Otras piezas, como las carrilleras, tienen además mucho colágeno, lo que da un punto de melosidad a la salsa inigualable.

Consejos para cocinarla fuego lento

Cuando se trata de cocinar un guiso de carne a fuego lento, es importante seguir algunos consejos para obtener el mejor resultado posible:

1. Utiliza una olla o cazuela de fondo grueso: esto ayuda a distribuir el calor de manera uniforme y evita que la carne se queme en los bordes. Además, este tipo de ollas retienen mejor el calor, lo que ayuda a mantener una temperatura constante durante el proceso de cocción lenta. Si tienes una cocotte, es la cazuela perfecta para este fin.

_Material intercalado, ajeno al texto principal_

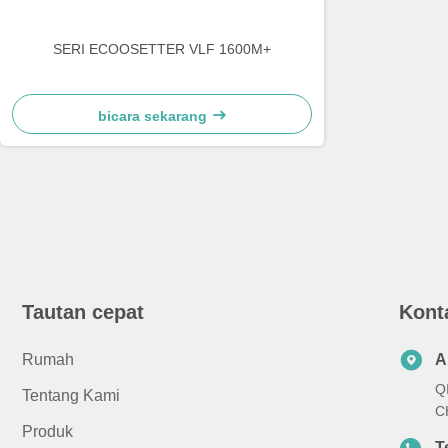
SERI ECOOSETTER VLF 1600M+
bicara sekarang
Tautan cepat
Kont
Rumah
A
Q
Tentang Kami
C
Produk
T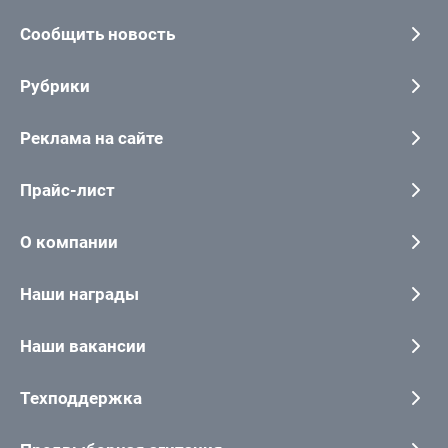
Сообщить новость
Рубрики
Реклама на сайте
Прайс-лист
О компании
Наши награды
Наши вакансии
Техподдержка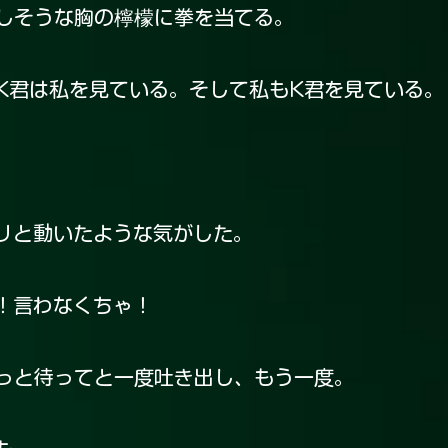
しそうな胸の檸檬に拳を当てる。
君は私を見ている。そして私もK君を見ている。
リと動いたような気がした。
！言わなくちゃ！
っと待ってと一度吐き出し、もう一度。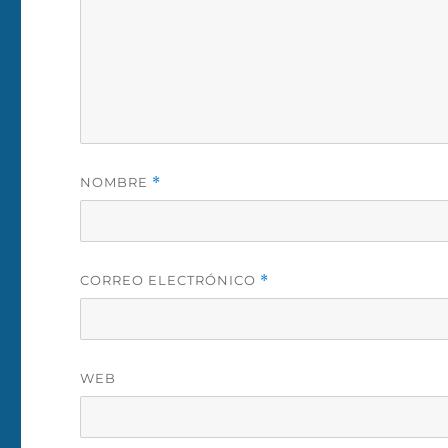
NOMBRE
*
CORREO ELECTRÓNICO
*
WEB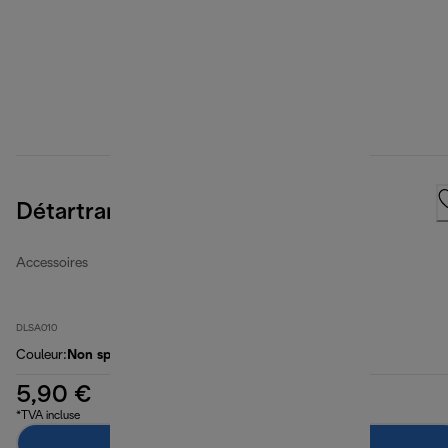
Détartrant CleanCal Pinguino
Accessoires
DLSA010
Couleur
:
Non spécifié
5,90 €
*TVA incluse
Ajouter au panier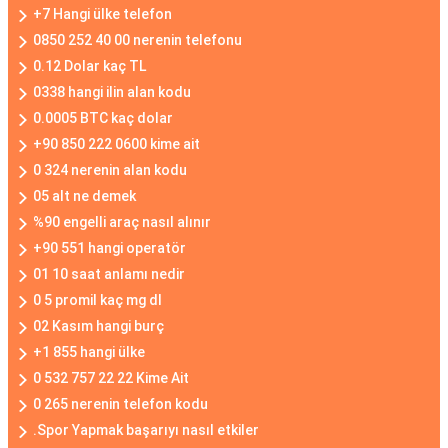
+7 Hangi ülke telefon
0850 252 40 00 nerenin telefonu
0.12 Dolar kaç TL
0338 hangi ilin alan kodu
0.0005 BTC kaç dolar
+90 850 222 0600 kime ait
0 324 nerenin alan kodu
05 alt ne demek
%90 engelli araç nasıl alınır
+90 551 hangi operatör
01 10 saat anlamı nedir
0 5 promil kaç mg dl
02 Kasım hangi burç
+1 855 hangi ülke
0 532 757 22 22 Kime Ait
0 265 nerenin telefon kodu
.Spor Yapmak başarıyı nasıl etkiler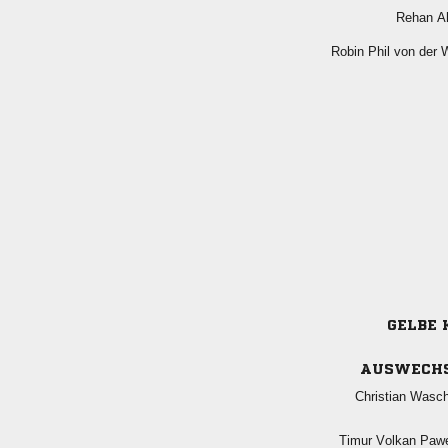
 
    
GELBE 
AUSWECH
 
  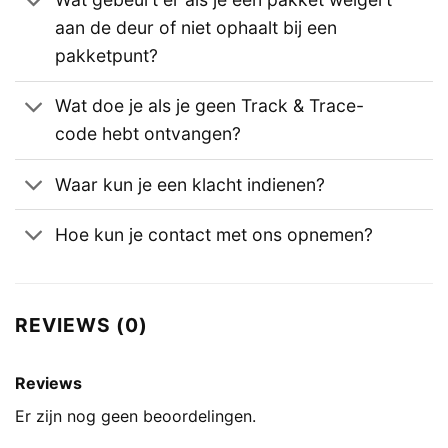
aan de deur of niet ophaalt bij een
pakketpunt?
Wat doe je als je geen Track & Trace-
code hebt ontvangen?
Waar kun je een klacht indienen?
Hoe kun je contact met ons opnemen?
REVIEWS (0)
Reviews
Er zijn nog geen beoordelingen.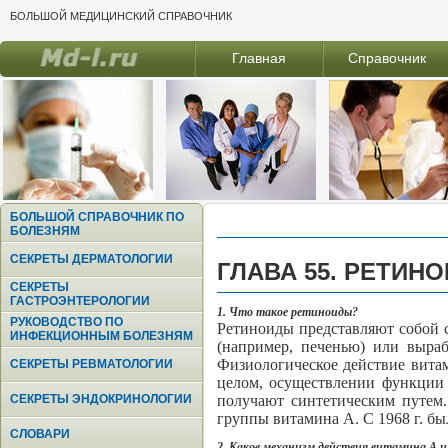
БОЛЬШОЙ МЕДИЦИНСКИЙ СПРАВОЧНИК
Главная
Справочник
БОЛЬШОЙ СПРАВОЧНИК ПО
БОЛЕЗНЯМ
СЕКРЕТЫ ДЕРМАТОЛОГИИ
ГЛАВА 55. РЕТИН
СЕКРЕТЫ
ГАСТРОЭНТЕРОЛОГИИ
1. Что такое ретиноиды?
РУКОВОДСТВО ПО
Ретиноиды представляют собой с
ИНФЕКЦИОННЫМ БОЛЕЗНЯМ
(например, печенью) или выра
Физиологическое действие вита
СЕКРЕТЫ РЕВМАТОЛОГИИ
целом, осуществлении функции 
СЕКРЕТЫ ЭНДОКРИНОЛОГИИ
получают синтетическим путем
группы витамина А. С 1968 г. б
СЛОВАРИ
2. Каков механизм действия витамина А и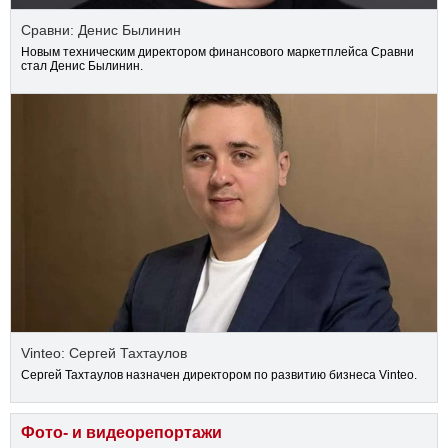
Сравни: Денис Былинин
Новым техническим директором финансового маркетплейса Сравни
стал Денис Былинин.
Vinteo: Сергей Тахтаулов
Сергей Тахтаулов назначен директором по развитию бизнеса Vinteo.
Фото- и видеорепортажи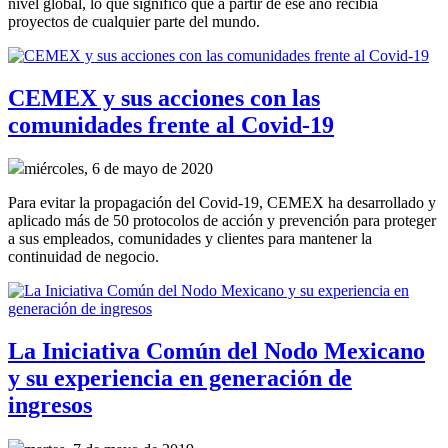
nivel global, lo que significó que a partir de ese año recibía
proyectos de cualquier parte del mundo.
CEMEX y sus acciones con las
comunidades frente al Covid-19
miércoles, 6 de mayo de 2020
Para evitar la propagación del Covid-19, CEMEX ha desarrollado y
aplicado más de 50 protocolos de acción y prevención para proteger
a sus empleados, comunidades y clientes para mantener la
continuidad de negocio.
La Iniciativa Común del Nodo Mexicano
y su experiencia en generación de
ingresos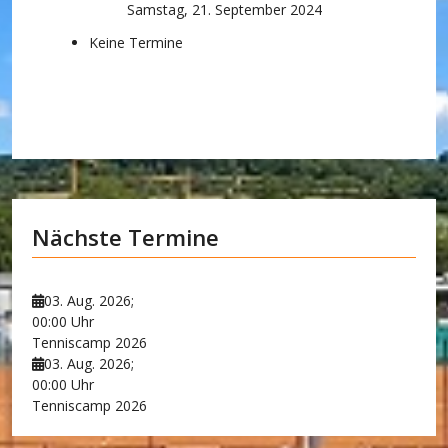
Samstag, 21. September 2024
Keine Termine
Nächste Termine
03. Aug. 2026
;
00:00 Uhr
Tenniscamp 2026
03. Aug. 2026
;
00:00 Uhr
Tenniscamp 2026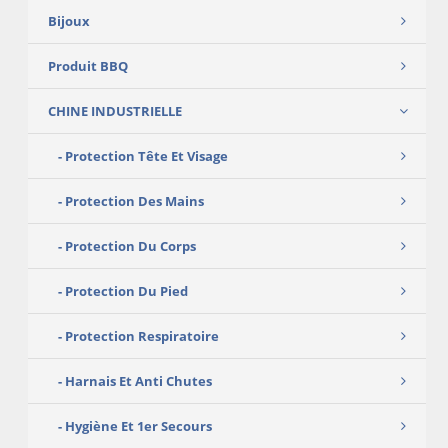
Bijoux
Produit BBQ
CHINE INDUSTRIELLE
Protection Tête Et Visage
Protection Des Mains
Protection Du Corps
Protection Du Pied
Protection Respiratoire
Harnais Et Anti Chutes
Hygiène Et 1er Secours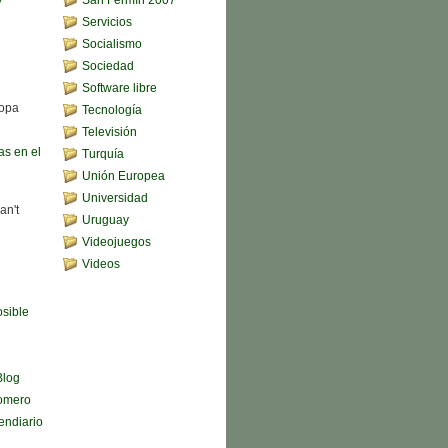
Servicios
Socialismo
Sociedad
Software libre
sopa
Tecnología
Televisión
s en el
Turquía
Unión Europea
Universidad
an't
Uruguay
Videojuegos
Videos
sible
Blog
omero
endiario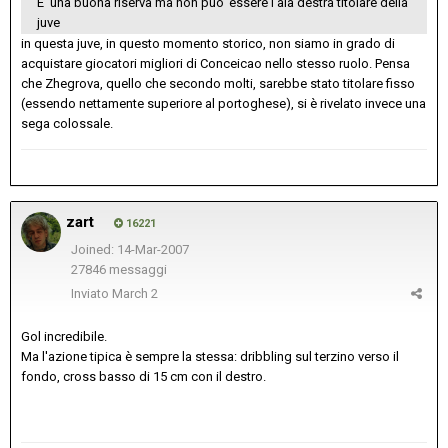
E’ una buona riserva ma non puo’ essere l’ala destra titolare della
juve
in questa juve, in questo momento storico, non siamo in grado di
acquistare giocatori migliori di Conceicao nello stesso ruolo. Pensa
che Zhegrova, quello che secondo molti, sarebbe stato titolare fisso
(essendo nettamente superiore al portoghese), si è rivelato invece una
sega colossale.
zart
16221
Joined: 14-Mar-2007
27846 messaggi
Inviato
March 2
Gol incredibile.
Ma l'azione tipica è sempre la stessa: dribbling sul terzino verso il
fondo, cross basso di 15 cm con il destro.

2. Cocina a fuego bajo: la cocción lenta se trata de cocinar a fuego suave durante un período prolongado de tiempo, permitiendo que los sabores se desarrollen y la carne se ablande.

3. Controla el tiempo de cocción: la cocción lenta requiere paciencia. Es necesario invertir varias horas para que la carne quede muy tierna. Puedes comprobar la textura de la carne pinchándola con un tenedor. Si se deshace fácilmente, está lista.

4. Añade líquido suficiente: asegúrate de añadir suficiente caldo o agua para cubrir la carne (a ras, no hace falta que flote). Si es necesario, puedes agregar más líquido durante el proceso de cocción.

5. Cocina la carne con tapa: al hacerlo a fuego lento, es recomendable tapar la olla. Esto ayuda a retener la humedad y los sabores y garantiza que la carne se cocine uniformemente.

6. Deja reposar el guiso: una vez que el guiso esté listo, es recomendable dejarlo reposar durante media o una hora antes de servirlo. Esto permite que los sabores se asienten aún más y que la carne se vuelva aún más tierna. Si puedes dejarlo de un día para otro, mejor que mejor.

Siguiendo estos consejos, conseguirás un guiso de ternera absolutamente delicioso.